When Hospice Care is In-Patient in a Facility
- Can you tour the inpatient unit or residential facility prior to admission? What is your first impression of facility's outward appearance? Is location convenient for family members to visit and is this encouraged? Hospice philosophy always values family involvement.
- What are the program's policies regarding when inpatient care is appropriate and where is such care provided? Is care provided in hospital, nursing home or hospice facility?
- What are the requirements for inpatient admission and if short-term care provided, how long can patients stay? In-patient Hospice care is usually provided on short-term basis.
- How and when is the initial needs assessment done? Is there an ongoing process for assessing a resident's need for services and how often are those needs evaluated?
- Is there a written plan of care for each resident describing available services and are residents and families involved in care planning process? What type of care regarding pain and symptom management is provided as is most common cause for inpatient care.

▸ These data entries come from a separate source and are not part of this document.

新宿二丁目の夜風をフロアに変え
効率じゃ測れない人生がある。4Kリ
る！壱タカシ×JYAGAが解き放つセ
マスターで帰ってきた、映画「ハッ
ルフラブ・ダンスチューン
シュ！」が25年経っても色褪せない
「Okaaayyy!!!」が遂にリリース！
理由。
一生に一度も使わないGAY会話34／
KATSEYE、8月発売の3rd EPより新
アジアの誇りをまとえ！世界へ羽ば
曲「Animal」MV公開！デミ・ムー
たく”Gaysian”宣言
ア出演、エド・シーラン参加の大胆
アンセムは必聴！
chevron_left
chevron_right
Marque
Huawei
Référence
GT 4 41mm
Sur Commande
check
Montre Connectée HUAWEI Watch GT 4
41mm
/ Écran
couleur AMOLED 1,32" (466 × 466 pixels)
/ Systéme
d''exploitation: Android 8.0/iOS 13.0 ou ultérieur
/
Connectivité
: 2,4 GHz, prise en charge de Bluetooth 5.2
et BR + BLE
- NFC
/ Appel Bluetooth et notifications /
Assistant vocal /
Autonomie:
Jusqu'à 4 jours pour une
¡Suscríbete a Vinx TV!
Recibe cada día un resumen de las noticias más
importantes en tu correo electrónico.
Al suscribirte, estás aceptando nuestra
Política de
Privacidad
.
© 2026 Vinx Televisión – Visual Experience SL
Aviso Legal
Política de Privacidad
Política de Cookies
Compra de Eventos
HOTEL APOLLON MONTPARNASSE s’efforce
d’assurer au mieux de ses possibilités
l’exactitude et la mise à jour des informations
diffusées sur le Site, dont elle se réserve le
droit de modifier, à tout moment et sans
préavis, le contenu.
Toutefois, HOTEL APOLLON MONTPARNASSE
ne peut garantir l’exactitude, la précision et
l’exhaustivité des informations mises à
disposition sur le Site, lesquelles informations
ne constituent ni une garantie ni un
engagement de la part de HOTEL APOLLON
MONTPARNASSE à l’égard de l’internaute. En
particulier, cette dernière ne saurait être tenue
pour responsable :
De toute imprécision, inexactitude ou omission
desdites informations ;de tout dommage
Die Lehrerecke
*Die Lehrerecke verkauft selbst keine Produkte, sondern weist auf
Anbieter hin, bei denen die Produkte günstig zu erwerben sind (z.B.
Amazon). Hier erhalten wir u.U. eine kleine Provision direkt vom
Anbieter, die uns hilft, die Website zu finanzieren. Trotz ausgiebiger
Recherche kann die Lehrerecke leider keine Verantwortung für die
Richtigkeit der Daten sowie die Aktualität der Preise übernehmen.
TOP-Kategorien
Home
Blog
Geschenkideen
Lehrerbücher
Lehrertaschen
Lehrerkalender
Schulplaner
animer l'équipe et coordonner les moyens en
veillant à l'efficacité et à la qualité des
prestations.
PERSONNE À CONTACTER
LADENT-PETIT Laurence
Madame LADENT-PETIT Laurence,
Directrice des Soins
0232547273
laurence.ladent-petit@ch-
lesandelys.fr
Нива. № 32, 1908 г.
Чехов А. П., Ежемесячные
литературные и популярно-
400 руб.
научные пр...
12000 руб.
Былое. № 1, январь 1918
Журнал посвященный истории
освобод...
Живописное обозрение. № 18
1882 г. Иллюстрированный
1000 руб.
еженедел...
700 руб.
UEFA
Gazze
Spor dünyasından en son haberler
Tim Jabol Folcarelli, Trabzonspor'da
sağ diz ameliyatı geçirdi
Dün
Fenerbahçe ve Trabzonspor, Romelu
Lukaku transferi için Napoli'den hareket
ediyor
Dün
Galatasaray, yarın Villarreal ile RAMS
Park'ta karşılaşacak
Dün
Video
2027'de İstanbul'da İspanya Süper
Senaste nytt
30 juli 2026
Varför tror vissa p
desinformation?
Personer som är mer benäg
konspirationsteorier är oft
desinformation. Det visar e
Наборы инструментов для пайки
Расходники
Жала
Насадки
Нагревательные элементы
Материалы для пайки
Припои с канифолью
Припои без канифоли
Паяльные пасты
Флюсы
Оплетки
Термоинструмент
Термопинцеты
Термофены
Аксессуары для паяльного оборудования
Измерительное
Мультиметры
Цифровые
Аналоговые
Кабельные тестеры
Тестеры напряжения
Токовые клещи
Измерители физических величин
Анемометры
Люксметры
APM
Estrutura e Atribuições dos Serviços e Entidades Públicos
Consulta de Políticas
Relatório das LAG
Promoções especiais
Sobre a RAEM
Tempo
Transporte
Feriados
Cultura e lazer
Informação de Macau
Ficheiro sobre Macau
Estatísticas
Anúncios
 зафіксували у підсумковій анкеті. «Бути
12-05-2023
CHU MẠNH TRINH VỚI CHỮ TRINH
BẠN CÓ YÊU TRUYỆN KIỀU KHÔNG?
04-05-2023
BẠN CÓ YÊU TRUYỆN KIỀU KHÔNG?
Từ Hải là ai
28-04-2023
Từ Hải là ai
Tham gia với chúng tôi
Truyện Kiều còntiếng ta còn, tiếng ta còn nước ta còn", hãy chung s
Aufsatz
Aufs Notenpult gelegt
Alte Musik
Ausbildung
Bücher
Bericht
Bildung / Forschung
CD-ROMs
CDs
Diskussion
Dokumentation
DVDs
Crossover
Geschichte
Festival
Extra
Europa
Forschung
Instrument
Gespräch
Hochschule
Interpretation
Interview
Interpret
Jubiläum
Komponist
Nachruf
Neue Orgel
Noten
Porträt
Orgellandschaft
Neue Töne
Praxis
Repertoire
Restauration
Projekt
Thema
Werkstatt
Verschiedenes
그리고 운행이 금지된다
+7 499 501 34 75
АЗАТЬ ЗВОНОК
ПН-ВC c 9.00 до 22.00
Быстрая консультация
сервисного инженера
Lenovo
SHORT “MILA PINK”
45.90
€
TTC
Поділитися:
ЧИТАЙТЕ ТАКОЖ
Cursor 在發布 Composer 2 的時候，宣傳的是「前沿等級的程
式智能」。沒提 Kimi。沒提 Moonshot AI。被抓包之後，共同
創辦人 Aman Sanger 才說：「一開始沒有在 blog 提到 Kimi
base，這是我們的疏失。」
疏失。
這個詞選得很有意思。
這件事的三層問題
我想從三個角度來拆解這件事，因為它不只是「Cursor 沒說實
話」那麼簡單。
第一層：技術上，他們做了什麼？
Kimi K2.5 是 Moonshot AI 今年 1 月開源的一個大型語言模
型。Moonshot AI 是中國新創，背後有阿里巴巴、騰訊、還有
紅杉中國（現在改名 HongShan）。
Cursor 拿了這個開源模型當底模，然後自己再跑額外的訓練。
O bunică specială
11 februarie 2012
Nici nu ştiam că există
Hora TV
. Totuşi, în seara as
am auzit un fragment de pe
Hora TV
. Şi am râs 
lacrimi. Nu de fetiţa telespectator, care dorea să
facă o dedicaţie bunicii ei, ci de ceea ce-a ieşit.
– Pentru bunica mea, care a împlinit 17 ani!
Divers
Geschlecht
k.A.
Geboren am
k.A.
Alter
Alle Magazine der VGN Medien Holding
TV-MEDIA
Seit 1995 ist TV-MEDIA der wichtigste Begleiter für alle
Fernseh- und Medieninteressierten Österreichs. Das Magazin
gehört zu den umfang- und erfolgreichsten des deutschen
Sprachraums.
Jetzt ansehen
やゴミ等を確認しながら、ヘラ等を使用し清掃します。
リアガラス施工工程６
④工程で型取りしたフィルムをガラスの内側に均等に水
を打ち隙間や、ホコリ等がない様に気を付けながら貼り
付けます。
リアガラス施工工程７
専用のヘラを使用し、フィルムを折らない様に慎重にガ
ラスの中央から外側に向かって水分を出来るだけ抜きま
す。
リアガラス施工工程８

- What happens if the patient no longer needs inpatient care but not well enough to return home? Can Hospice care be resumed at home?
- Are physical, occupational, or speech therapy services available onsite or contracted out? Who coordinates these services and how are they billed to Medicare/Medicaid or other third party insurance?
- What hospitals and local nursing homes contract with the hospice for inpatient care? What kind of follow-up does the hospice provide for those patients?
- Does the hospice provide similar amount of nursing, social work, and nursing aide care for each patient in the nursing home as it does in the home setting?
- Are religious services held on the premises or arrangements made for nearby services?
- What percentage of the rooms/beds is available? Is there a waiting list? If so, how long do they estimate it will take to be admitted?
- Does a staff physician visit the resident regularly for medical checkups or can resident his/her have own personal physician?
- Are all or most of inpatient care and services reimbursed through Medicare (Part A-Hospital) and those Medicaid eligible as this is customary? Are there co-payment fees? Most private insurance reimburse for Hospice but verify what portion they will cover.
- Is a written contractual agreement available that clearly discloses healthcare, accommodations, personal care and supportive services, all fees, and admission and discharge policies? Does handling of payment and billing seem reasonable?